Подобно Леонардо да Винчи, у Боттичелли, в сущности, никогда не было по-настоящему близкого друга, перед которым он всерьез захотел бы излить свою душу. У Леонардо – от ясного сознания своего крайнего превосходства, у Боттичелли – от не лишенной того же сознания чрезмерной его ранимости. Хотя, подобно Сандро, у Леонардо также имелась в Милане своя «Академия» – отфильтрованный кружок избранных умов. И все-таки оба существуют без подлинного друга, несмотря на то, что тот и другой часто бывали окружены целой толпою приятелей, прихлебателей, учеников и поклонников.

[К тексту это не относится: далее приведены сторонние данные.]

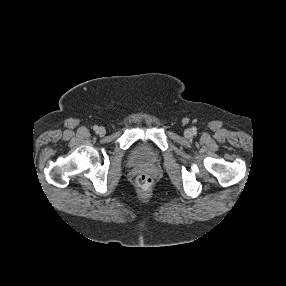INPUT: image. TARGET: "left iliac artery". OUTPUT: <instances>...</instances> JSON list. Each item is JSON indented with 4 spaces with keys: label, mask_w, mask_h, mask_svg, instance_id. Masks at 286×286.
I'll return each mask as SVG.
<instances>
[{
    "label": "left iliac artery",
    "mask_w": 286,
    "mask_h": 286,
    "mask_svg": "<svg viewBox=\"0 0 286 286\" xmlns=\"http://www.w3.org/2000/svg\"><path fill=\"white\" fill-rule=\"evenodd\" d=\"M192 130H193V133L196 134L197 129L193 127Z\"/></svg>",
    "instance_id": "obj_1"
}]
</instances>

Леонардо, незаконный сын нотариуса и крестьянки, в сущности, как и Боттичелли, выходец из народа, однако оба не пожелали довольствоваться положением «скромных ремесленников», став первыми во Флоренции выразителями определенного «аристократизма» в искусстве и жизни, дотоле неслыханного среди итальянских художников. Удовлетворяя эти честолюбивые стремления, винчианец жил не по средствам, постоянно тратясь на изысканные пристрастия к дорогой одежде и породистым лошадям. А Сандро, большой любитель кутнуть, пожалуй, даже превосходил его в безудержном транжирстве.

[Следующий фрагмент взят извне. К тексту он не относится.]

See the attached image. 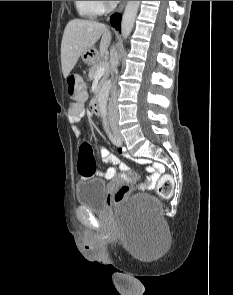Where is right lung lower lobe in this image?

Но Боттичелли, не менее Леонардо внутренне чуждый своей семье, так и не сумел преодолеть своей житейской от нее зависимости, не нашел в себе сил от нее отказаться. А Леонардо стал одним из первых бродячих артистов-скитальцев, целиком оторвавшихся от своей среды. И это не объяснить только тем, что Леонардо в жизни был исключительно организованным, а Сандро несобранным и безалаберным. Лишь в замкнутых рамках своей души – своего искусства – Боттичелли сохранил ото всех строгую автономность. Леонардо всю жизнь искал полной независимости во всем, Боттичелли даже не делал таких попыток – ему было достаточно внутренней свободы творить и тратить себя безоглядно. Леонардо и Сандро – сближение на раннем этапе этих двух искателей новых путей было так же естественно, как охлаждение и расхождение впоследствии. Леонардо изначально поставил себя как бы в стороне – фактически почти вне общества, что, впрочем, не мешало ему разрешать отдельные его проблемы. Однако в леонардовском решении эти последние с неизбежностью обретали глобальные, вселенские масштабы, мерилом которых, правда, служил человек, но человек этот выходил неизбежно гигантом под стать самому винчианцу. Боттичелли, по-своему не меньший индивидуалист, все-таки оставался в гуще общества и оттого сделался чутким выразителем его внутренних трудноуловимых колебательных состояний, его еще не осмысленных логикой сокровенных надежд, его духовных взлетов и заблуждений. Леонардо, участвовавший в походах Борджа, тем не менее лишь наблюдатель, стоящий над всякою схваткой; тогда как Боттичелли, не сделавший за всю жизнь ни единого военного рейда, все же идейный соучастник всего происходящего.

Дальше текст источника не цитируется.